Make an appointment with your child’s school counselor or principal to find out why they think your child has resorted to bullying. If you don’t get the answers you are looking for, ask your family physician to refer your child to a psychologist who specialized in aggressive childhood behavior.
If you suspect your child of being a bully, seek professional help. Bullying is a type of violence and aggression that will worsen as the child ages. It can lead to more antisocial, aggressive and violent behavior. Statistics state that one in four school bullies have a criminal record that haunts them throughout their lives. Teen bullies lose friends and are rejected by their peers, which causes the bully’s behavior to worsen. Bullies also tend to fail in adult relationships, both intimate and platonic.
Help Your Child Change
Problems with the family unit cause not all bullying. However, if your child is a bully, it’s time to take a long, hard look at the personal interaction that your child sees at home. Does a sibling tease him unmercifully? Is he called names and ridiculed by you, your spouse or a sibling? It seems like innocent fun may be hurting your child by you and the rest of the family modeling bullying behaviors.
Teasing, whether in earnest or fun can damage your child’s self-esteem and make him emotionally insecure. Your child may blame siblings or peers for his shortcomings. He must be made aware that he, and he alone, is responsible for his actions.
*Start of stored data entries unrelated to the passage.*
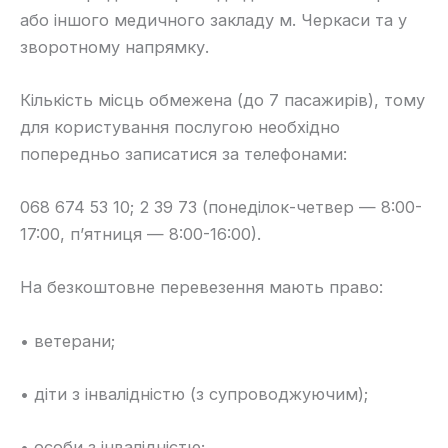
або іншого медичного закладу м. Черкаси та у
зворотному напрямку.
Кількість місць обмежена (до 7 пасажирів), тому
для користування послугою необхідно
попередньо записатися за телефонами:
068 674 53 10; 2 39 73 (понеділок-четвер — 8:00-
17:00, п’ятниця — 8:00-16:00).
На безкоштовне перевезення мають право:
• ветерани;
• діти з інвалідністю (з супроводжуючим);
• особи з інвалідністю;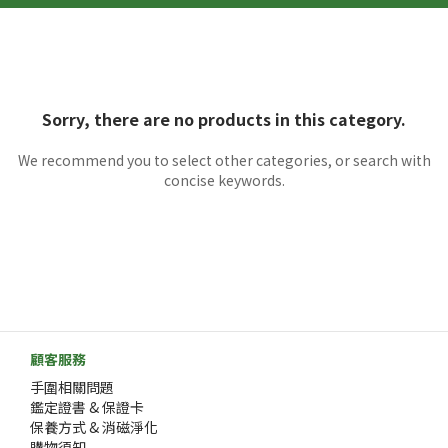
Sorry, there are no products in this category.
We recommend you to select other categories, or search with
concise keywords.
顧客服務
手圍相關問題
鑑定證書 & 保證卡
保養方式 & 消磁淨化
購物須知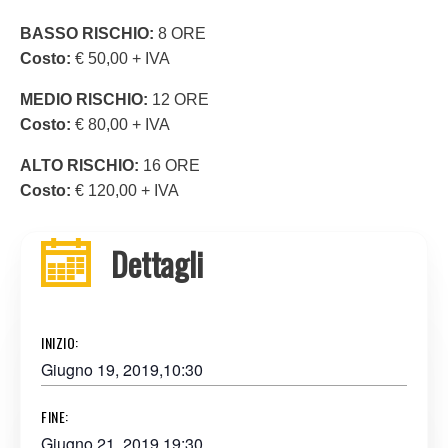
BASSO RISCHIO:
8 ORE
Costo:
€ 50,00 + IVA
MEDIO RISCHIO:
12 ORE
Costo:
€ 80,00 + IVA
ALTO RISCHIO:
16 ORE
Costo:
€ 120,00 + IVA
Dettagli
INIZIO:
Giugno 19, 2019,10:30
FINE:
Giugno 21, 2019,19:30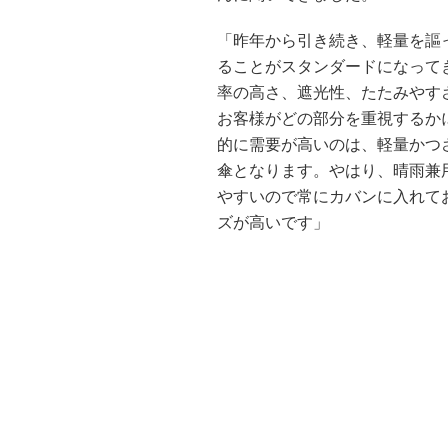
「昨年から引き続き、軽量を謳
ることがスタンダードになって
率の高さ、遮光性、たたみやす
お客様がどの部分を重視するか
的に需要が高いのは、軽量かつ
傘となります。やはり、晴雨兼
やすいので常にカバンに入れて
ズが高いです」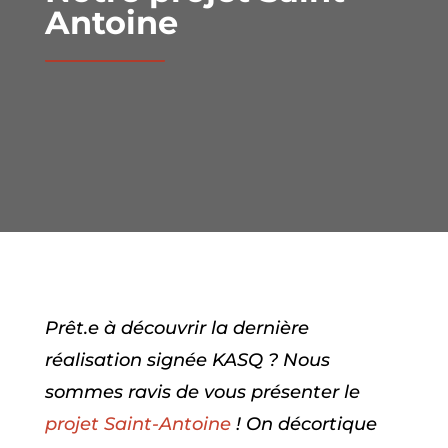
Antoine
Prêt.e à découvrir la dernière
réalisation signée KASQ ? Nous
sommes ravis de vous présenter le
projet Saint-Antoine
! On décortique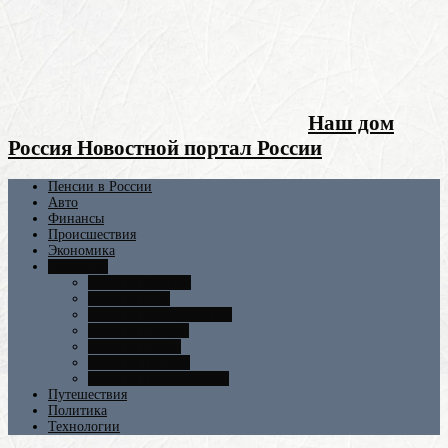
Наш дом
Россия Новостной портал России
Пенсии в России
Авто
Финансы
Происшествия
Экономика
Общество
Новости Москвы
Новости СПБ
Новости Екатеринбурга
Новости Самары
Новости Омска
Новости Ростова
Новости Новосибирска
Путешествия
Политика
Технологии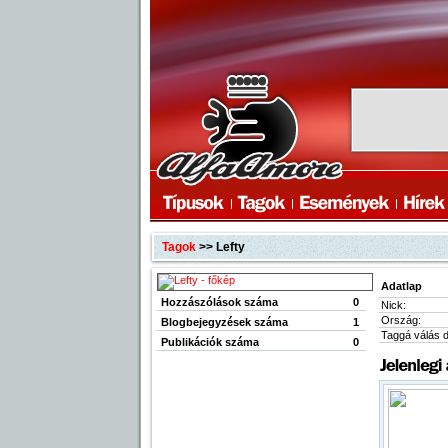
Tagok
>> Lefty
Adatlap
Hozzászólások száma
0
Nick:
Ország:
Blogbejegyzések száma
1
Taggá válás 
Publikációk száma
0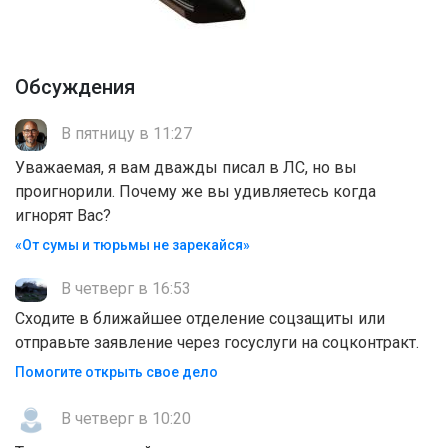
Обсуждения
В пятницу в 11:27
Уважаемая, я вам дважды писал в ЛС, но вы
проигнорили. Почему же вы удивляетесь когда
игнорят Вас?
«От сумы и тюрьмы не зарекайся»
В четверг в 16:53
Сходите в ближайшее отделение соцзащиты или
отправьте заявление через госуслуги на соцконтракт.
Помогите открыть свое дело
В четверг в 10:20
Always focus on your child’s behavior, never on his person. For instance, if he neglects a chore say, “I counted on your to do that. I’m extremely disappointed because you forgot.” Never say, “You are lazy. You can’t do anything right, can you?” Always criticize the behavior, not the child.
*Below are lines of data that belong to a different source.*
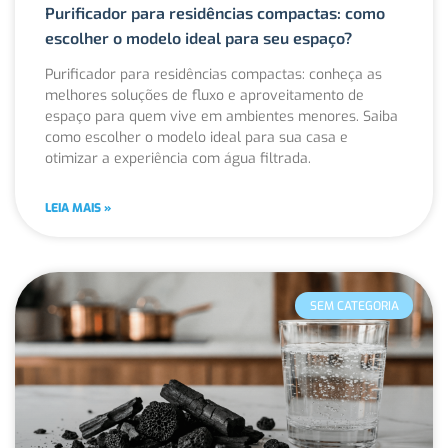
Purificador para residências compactas: como
escolher o modelo ideal para seu espaço?
Purificador para residências compactas: conheça as
melhores soluções de fluxo e aproveitamento de
espaço para quem vive em ambientes menores. Saiba
como escolher o modelo ideal para sua casa e
otimizar a experiência com água filtrada.
LEIA MAIS »
SEM CATEGORIA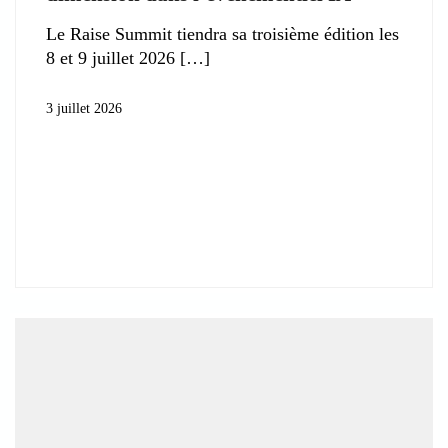
Le Raise Summit tiendra sa troisième édition les
8 et 9 juillet 2026
3 juillet 2026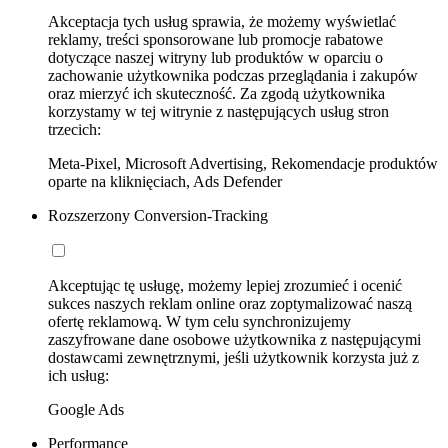
Akceptacja tych usług sprawia, że możemy wyświetlać
reklamy, treści sponsorowane lub promocje rabatowe
dotyczące naszej witryny lub produktów w oparciu o
zachowanie użytkownika podczas przeglądania i zakupów
oraz mierzyć ich skuteczność. Za zgodą użytkownika
korzystamy w tej witrynie z następujących usług stron
trzecich:
Meta-Pixel, Microsoft Advertising, Rekomendacje produktów
oparte na kliknięciach, Ads Defender
Rozszerzony Conversion-Tracking
Akceptując tę usługę, możemy lepiej zrozumieć i ocenić
sukces naszych reklam online oraz zoptymalizować naszą
ofertę reklamową. W tym celu synchronizujemy
zaszyfrowane dane osobowe użytkownika z następującymi
dostawcami zewnętrznymi, jeśli użytkownik korzysta już z
ich usług:
Google Ads
Performance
A child’s home should be a haven where he feels safe and secure and gets love, support, and respect. He should never be made to feel uncomfortable, unloved, unwanted or harshly criticized.
Encourage Your Child
Create a positive home atmosphere for your child to grow in and use these tips to help him stop bullying:
- Teach your child to treat all people with respect, kindness, and dignity.
- Set limits for your child and consistently maintain them.
- Reward appropriate behavior and punish that which is unacceptable.
- Talk to your child’s educators for advice on how to help your child change his behavior.
- Set realistic goals and see that your child reaches them. If he slips, reassure him and tell him you love him and encourage him to continue trying to change.
Help for Bullies and Their Victims
Whether your child is the bully or the victim, you may need professional help. Talk to your child’s educators, the school counselor, and your family physician. If necessary, get a referral to a mental health occupational.
If your child’s school doesn’t have an antiviolence program in place, talk to other parents, the parent-teacher association and the school board to have one put in place. Be sure to insist that your child’s school adopt a zero tolerance level for bullying, violence, and other antisocial behavior. You and only you can make a difference in your child’s life. By doing so, you may change the lives of other children as well. Take action now!